ZONAUTARA.com – Kabupaten Bolaang Mongondow (Bolmong) kini sudah berusia 70 tahun.
Salah satu kabupaten dengan luas wilayah terbesar (2.871,65 km²) di Provinsi Sulawesi Utara itu, diresmikan sebagai kabupaten pada 23 Maret 1954.
Secara administratif Bolmong dibagi menjadi 15 kecamatan dengan 2 kelurahan dan 200 desa (data 2017).
Perjalanan panjang Bolmong sebagai kabupaten, tentu telah melewati berbagai hal di bawah beberapa kepemimpinan kepala daerah yang silih berganti.
Sebagaimana daerah lainnya, tahun 2024 ini, masyarakat Bolmong juga akan menyambut pesta demokrasi lima tahunan.
Pada 27 November 2024 mendatang daerah Bolmong akan memiliki pemimpin yang baru.
Tentu sejuta harapan akan dihantarkan kepada pemimpin baru yang akan menahkodai masyarakat Bolmong yang sebagian besar menggantungkan ‘isi balanga‘-nya (penghidupan) sebagai petani.

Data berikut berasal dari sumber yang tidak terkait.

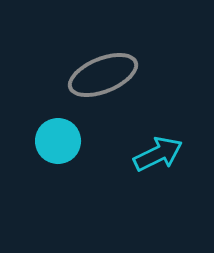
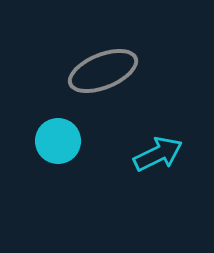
gray ellipse: moved 4 px up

Bolmong yang menjadi cikal bakal daerah otonomi baru Kota Kotamobagu, Bolmong Timur, Bolmong Utara dan Bolmong Selatan itu punya tanah yang subur dan dilimpahi kekayaan alam.

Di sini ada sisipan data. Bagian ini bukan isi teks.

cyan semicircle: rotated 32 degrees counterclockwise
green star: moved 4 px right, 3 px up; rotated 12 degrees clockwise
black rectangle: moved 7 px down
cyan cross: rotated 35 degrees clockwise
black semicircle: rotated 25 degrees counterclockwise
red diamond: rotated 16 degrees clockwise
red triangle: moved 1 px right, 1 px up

Ini bisa dilihat pada orang-orang Bolmong, yang hebat di bidangnya saat ini, sebagian besar orang tuanya berprofesi sebagai petani.
Pemimpin Baru Bolmong Harus Tanggap
Sektor pertanian menjadi tulang punggung sebagian besar masyarakat Bolmong. Ini harus menjadi perhatian bagi para pemimpin baru daerah yang juga dijuluki Tanah Totabuan.
Sebab, daerah yang diklaim sebagai lumbung pangan Provinsi Sulut ini, kini tengah diintai oleh dampak perubahan iklim global.
Harapan diletakkan pada pundak pemimpin baru untuk mengatasi dampak perubahan iklim ini?
Masyarakat Bolmong harus cerdas mencermati visi-misi dari calon pemimpin terkait isu ini.
Terutama masyarakat yang menggantungkan ‘isi balanga‘ sebagai petani, karena ancaman perubahan iklim pada sektor pertanian nampak nyata.
Petani di Bolmong paling banyak menggarap tanaman padi dan jagung, dengan Lolak, Lolayan serta Dumoga bersatu sebagai penyumbang terbesar pertanian ini.
Idealnya pemimpin baru daerah ini mampu memetakan komoditas pertanian masing-masing wilayah. Agar, dapat mendongkrak hasil pertanian.
Selain itu, pemerintah dan calon pemimpin yang baru, juga mampu memulihkan kemuliaan profesi petani. Karena jika dilihat minat generasi muda saat ini pada sektor pertanian sangatlah minim.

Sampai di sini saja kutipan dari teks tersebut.